ABSTRACT
In the Trump and Black Lives Matter eras, many of the trends observed by theorists of colorblind racism have reversed, making whiteness newly visible to white Americans. This new white awareness of whiteness has emerged through divergent frames of white grievance and white privilege. In this article, we use a survey experiment to examine the effects of these frames on white antiracism, or opposition to racist institutions and beliefs. Results indicate that neither frame is able to significantly motivate white antiracism. These results suggest that the newly open discussions of white privilege by white Americans might not translate into the kinds of deeper behavioral and attitudinal changes for which racial justice advocates have hoped. However, the white grievance frame, which could be expected to elicit a backlash against racial progressivism, did not elicit significantly lower levels of antiracism, either. These null findings have important implications for the empirical and theoretical study of whiteness, the possibilities for and limitations of white antiracism, and white solidarity with racially minoritized groups. Further, this study takes an innovative approach by empirically testing insights from political theory, contributing to the study of race and politics by bridging disciplinary and methodological divides.
Acknowledgements
Names in reverse alphabetical order; authors contributed equally. The authors would like to thank David Attewell, Nathan Kelly, Andreas Jozwiak, Eroll Kuhn, Jana Morgan, Kelsey Shoub, Andrew Tyner, Ryan Williams, and the members of the Western Political Science Association’s Critical Whiteness Studies Virtual Community for their helpful comments and feedback.
Disclosure statement
No potential conflict of interest was reported by the author(s).
Notes
1 Of course, racially minoritized groups have long been aware of whiteness, as W.E.B. Du Bois captured in his theory of “double-consciousness,” in which Black people have to be aware of both their own perspective and the perspective of white people (Du Bois Citation[1903] 1994).

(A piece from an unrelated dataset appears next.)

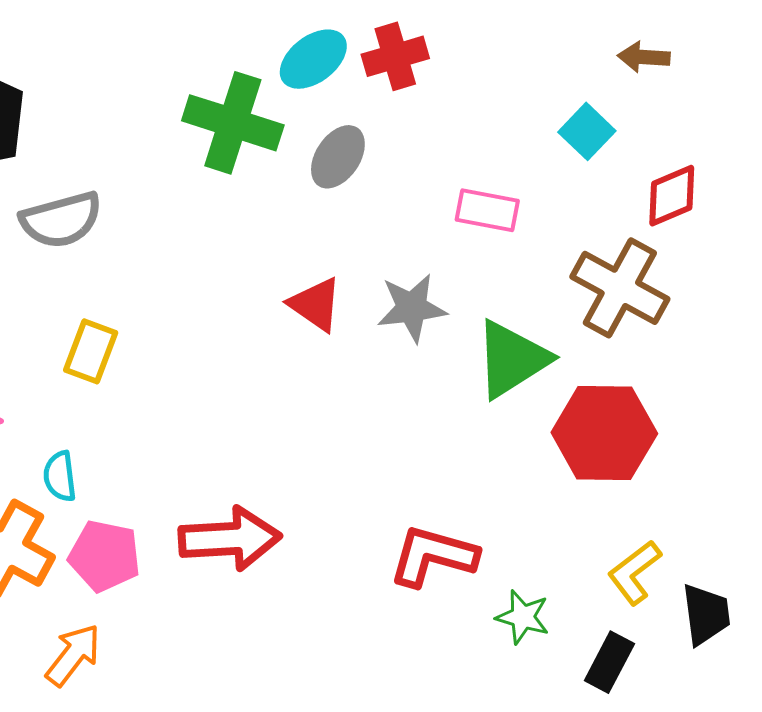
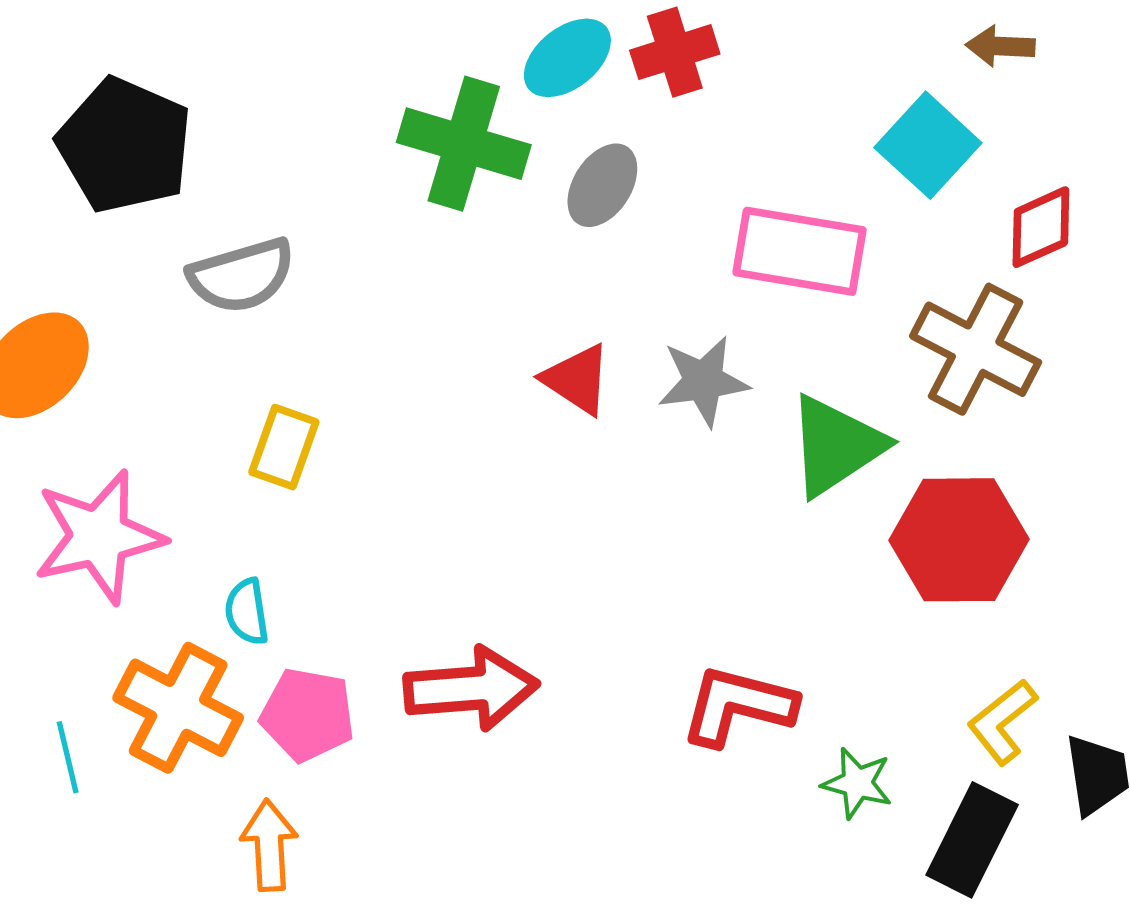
cyan square: (587, 131) -> (928, 145), size x1.4
pink rectangle: (487, 210) -> (800, 251), size x1.6
orange arrow: (73, 655) -> (269, 845), turned -40
black rectangle: (609, 662) -> (972, 840), size x1.4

2 All question wording can be found in the online appendix.
3 We included this because we fielded the experiment during the COVID-19 pandemic.
4 Answering yes to these questions directed them to links to the petition and their representatives’ phone numbers, respectively. While we did not have a way to analyze whether they signed the petition (as this is an anonymous survey) or made the call (as this is not something we could capture), we wanted to ensure that those who were motivated to take action were indeed given the opportunity.
5 We found similar null results in a pilot version of the survey experiment conducted on a convenience sample.
6 Note that there are no moderation effects by partisanship, ideology, education, age, income, or gender. See the appendix for these analyses.